**EXERCISE DIRECTIONS:** Look below for the line containing "Image attached. Find all instances of right"; from there through the line containing "Mask anything matching", both lines included, please set down each line exactly and nothing else.
....
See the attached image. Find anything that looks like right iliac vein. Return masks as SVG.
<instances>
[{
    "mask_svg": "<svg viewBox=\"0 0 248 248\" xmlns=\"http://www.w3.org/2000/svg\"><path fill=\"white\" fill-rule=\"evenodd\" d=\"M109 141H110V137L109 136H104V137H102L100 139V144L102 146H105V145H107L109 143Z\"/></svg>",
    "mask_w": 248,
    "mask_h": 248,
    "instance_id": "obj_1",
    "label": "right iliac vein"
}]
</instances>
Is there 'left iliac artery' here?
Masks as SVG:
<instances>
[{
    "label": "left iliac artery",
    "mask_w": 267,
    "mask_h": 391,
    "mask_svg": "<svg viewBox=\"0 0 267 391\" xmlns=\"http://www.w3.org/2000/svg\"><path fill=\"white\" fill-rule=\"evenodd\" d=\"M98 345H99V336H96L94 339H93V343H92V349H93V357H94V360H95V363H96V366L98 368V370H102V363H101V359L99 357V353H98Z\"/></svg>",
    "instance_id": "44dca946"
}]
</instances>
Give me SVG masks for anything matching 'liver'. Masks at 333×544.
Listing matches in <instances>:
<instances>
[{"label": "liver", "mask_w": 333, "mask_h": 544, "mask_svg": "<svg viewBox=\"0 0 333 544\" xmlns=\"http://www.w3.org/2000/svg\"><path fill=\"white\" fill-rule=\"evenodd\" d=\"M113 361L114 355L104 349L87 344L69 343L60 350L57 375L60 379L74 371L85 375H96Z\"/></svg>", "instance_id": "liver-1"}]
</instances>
....
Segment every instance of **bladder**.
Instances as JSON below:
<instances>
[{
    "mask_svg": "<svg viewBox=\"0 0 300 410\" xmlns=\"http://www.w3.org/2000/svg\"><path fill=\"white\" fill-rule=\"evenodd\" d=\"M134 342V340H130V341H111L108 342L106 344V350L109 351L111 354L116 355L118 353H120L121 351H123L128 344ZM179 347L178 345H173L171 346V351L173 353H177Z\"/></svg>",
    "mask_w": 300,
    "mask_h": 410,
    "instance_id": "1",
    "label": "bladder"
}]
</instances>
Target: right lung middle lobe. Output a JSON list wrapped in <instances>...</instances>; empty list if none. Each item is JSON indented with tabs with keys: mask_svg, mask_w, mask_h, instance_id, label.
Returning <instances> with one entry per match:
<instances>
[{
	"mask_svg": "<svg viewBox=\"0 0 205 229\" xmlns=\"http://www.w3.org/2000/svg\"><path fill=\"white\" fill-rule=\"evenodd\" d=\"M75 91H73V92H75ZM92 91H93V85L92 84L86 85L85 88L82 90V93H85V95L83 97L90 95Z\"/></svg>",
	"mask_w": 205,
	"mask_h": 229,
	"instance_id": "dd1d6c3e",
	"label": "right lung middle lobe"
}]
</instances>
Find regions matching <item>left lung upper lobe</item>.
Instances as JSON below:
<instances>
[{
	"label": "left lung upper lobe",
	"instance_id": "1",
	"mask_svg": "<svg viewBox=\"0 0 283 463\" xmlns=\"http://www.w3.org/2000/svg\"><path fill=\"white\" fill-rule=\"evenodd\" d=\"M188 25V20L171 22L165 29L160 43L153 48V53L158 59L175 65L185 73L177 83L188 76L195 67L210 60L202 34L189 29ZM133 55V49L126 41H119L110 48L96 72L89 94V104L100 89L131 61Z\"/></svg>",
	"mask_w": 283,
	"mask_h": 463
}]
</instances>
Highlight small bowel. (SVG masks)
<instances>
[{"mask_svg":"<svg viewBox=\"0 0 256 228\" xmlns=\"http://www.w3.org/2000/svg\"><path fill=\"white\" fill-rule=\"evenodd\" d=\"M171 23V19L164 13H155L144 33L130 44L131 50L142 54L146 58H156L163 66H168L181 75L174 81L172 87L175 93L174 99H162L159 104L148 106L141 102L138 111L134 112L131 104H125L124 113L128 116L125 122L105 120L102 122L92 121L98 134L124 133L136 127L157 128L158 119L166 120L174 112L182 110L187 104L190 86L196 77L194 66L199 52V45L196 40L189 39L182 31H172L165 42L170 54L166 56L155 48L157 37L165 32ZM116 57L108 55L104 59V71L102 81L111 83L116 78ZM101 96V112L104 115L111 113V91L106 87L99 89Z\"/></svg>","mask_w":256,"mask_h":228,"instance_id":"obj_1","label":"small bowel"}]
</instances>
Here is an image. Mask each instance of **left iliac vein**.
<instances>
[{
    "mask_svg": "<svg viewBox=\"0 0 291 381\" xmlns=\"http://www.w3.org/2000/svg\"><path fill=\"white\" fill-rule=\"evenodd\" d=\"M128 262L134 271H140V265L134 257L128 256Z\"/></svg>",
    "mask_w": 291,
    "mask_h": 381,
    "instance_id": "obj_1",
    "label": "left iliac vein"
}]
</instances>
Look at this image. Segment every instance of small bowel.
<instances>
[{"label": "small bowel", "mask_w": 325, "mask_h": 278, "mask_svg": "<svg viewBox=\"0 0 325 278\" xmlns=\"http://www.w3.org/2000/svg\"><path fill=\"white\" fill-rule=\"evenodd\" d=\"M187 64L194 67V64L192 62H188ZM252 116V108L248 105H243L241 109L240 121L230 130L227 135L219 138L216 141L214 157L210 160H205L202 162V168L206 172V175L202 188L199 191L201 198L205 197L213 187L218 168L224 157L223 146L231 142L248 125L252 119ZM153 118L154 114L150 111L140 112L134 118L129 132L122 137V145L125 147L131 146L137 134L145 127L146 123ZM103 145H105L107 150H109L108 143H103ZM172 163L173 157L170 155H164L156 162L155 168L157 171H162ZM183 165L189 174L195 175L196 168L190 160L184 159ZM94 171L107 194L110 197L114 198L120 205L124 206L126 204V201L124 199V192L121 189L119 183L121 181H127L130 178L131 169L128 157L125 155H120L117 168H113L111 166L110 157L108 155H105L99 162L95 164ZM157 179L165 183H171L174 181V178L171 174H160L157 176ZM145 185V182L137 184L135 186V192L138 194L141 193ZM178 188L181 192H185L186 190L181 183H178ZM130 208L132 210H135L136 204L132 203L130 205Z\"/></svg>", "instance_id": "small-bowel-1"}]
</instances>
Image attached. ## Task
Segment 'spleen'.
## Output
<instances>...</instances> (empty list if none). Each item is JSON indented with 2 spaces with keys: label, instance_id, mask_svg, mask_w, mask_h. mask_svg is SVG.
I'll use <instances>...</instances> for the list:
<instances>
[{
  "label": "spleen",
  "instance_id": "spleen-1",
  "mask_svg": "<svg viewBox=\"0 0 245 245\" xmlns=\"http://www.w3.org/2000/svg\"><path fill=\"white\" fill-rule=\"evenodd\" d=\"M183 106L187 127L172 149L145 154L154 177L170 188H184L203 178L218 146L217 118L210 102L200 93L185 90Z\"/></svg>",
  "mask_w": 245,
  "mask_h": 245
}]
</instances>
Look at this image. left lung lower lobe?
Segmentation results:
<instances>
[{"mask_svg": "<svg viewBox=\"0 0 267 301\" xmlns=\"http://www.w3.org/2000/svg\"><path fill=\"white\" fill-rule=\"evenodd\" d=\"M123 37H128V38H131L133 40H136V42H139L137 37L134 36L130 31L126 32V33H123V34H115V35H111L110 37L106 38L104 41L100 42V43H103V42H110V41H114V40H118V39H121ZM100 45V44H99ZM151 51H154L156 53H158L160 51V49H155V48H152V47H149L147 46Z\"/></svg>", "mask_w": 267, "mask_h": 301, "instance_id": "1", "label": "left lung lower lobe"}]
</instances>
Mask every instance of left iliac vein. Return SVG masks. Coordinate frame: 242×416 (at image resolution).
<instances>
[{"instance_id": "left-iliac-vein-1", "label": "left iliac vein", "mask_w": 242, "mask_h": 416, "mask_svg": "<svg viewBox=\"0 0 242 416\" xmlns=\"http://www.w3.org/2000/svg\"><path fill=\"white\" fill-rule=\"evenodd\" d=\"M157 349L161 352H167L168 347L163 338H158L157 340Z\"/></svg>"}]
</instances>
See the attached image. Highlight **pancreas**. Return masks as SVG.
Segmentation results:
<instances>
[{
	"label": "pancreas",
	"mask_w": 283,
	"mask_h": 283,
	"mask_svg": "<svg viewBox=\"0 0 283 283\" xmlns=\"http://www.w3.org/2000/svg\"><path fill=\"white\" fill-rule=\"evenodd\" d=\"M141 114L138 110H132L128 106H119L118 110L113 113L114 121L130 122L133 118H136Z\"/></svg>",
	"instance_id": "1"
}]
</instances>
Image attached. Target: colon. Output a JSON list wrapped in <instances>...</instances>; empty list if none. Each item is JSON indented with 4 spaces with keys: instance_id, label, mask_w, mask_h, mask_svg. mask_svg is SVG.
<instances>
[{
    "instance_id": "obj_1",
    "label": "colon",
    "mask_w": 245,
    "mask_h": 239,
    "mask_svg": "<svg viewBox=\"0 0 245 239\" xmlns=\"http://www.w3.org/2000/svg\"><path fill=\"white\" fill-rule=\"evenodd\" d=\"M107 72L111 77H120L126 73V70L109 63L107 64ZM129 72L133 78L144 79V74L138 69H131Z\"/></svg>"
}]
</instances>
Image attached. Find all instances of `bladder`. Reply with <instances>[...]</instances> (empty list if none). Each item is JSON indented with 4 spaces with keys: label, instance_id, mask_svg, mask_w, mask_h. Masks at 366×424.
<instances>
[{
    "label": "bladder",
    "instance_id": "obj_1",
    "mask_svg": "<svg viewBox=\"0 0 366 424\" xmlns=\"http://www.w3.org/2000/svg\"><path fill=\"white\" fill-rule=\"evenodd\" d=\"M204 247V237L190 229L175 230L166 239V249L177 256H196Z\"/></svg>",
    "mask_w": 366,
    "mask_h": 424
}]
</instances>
....
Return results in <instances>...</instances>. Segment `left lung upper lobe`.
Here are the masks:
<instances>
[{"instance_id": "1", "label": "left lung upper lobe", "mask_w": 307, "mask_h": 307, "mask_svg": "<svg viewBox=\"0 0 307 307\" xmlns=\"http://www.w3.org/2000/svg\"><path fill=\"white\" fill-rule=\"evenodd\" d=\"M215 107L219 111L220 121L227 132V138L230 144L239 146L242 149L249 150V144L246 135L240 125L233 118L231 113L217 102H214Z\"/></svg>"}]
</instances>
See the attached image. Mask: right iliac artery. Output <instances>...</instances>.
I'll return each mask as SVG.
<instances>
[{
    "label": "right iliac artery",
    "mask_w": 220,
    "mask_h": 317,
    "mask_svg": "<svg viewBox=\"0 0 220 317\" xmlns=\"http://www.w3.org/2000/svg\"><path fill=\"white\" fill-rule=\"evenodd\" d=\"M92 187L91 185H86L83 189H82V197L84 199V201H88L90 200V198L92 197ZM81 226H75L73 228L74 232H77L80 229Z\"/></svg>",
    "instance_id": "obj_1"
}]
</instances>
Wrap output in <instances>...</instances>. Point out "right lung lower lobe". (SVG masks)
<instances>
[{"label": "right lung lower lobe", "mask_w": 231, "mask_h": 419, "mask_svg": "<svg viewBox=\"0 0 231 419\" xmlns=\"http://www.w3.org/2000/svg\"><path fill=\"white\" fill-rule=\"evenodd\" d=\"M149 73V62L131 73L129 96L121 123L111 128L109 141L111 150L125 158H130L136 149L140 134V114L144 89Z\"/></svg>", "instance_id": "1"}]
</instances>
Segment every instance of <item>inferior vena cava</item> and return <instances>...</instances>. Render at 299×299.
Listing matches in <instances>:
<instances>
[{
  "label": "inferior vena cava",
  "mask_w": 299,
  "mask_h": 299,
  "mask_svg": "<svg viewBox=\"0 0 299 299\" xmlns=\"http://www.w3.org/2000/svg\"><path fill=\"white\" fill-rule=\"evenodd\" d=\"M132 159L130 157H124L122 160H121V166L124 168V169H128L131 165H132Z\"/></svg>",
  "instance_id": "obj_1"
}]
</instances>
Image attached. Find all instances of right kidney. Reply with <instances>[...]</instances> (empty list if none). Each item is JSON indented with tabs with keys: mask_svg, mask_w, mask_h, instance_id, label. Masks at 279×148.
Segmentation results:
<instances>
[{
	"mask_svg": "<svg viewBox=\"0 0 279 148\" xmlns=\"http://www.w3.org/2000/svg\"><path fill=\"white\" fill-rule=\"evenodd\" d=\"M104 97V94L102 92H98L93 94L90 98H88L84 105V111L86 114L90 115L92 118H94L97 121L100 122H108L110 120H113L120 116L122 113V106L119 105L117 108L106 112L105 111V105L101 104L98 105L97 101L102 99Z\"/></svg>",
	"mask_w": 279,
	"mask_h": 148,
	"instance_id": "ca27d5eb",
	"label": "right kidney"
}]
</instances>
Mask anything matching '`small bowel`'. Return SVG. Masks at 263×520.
....
**OUTPUT BELOW:**
Image attached. Find all instances of right kidney. Reply with <instances>[...]</instances> (empty list if none). Each item is JSON indented with tabs with keys: mask_svg, mask_w, mask_h, instance_id, label. Masks at 279×148.
Segmentation results:
<instances>
[{
	"mask_svg": "<svg viewBox=\"0 0 279 148\" xmlns=\"http://www.w3.org/2000/svg\"><path fill=\"white\" fill-rule=\"evenodd\" d=\"M104 97V94L102 92H98L93 94L90 98H88L84 105V111L86 114L90 115L92 118H94L97 121L100 122H108L110 120H113L120 116L122 113V106L119 105L117 108L106 112L105 111V105L101 104L98 105L97 101L102 99Z\"/></svg>",
	"mask_w": 279,
	"mask_h": 148,
	"instance_id": "ca27d5eb",
	"label": "right kidney"
}]
</instances>
Mask anything matching '`small bowel`'. Return SVG. Masks at 263×520.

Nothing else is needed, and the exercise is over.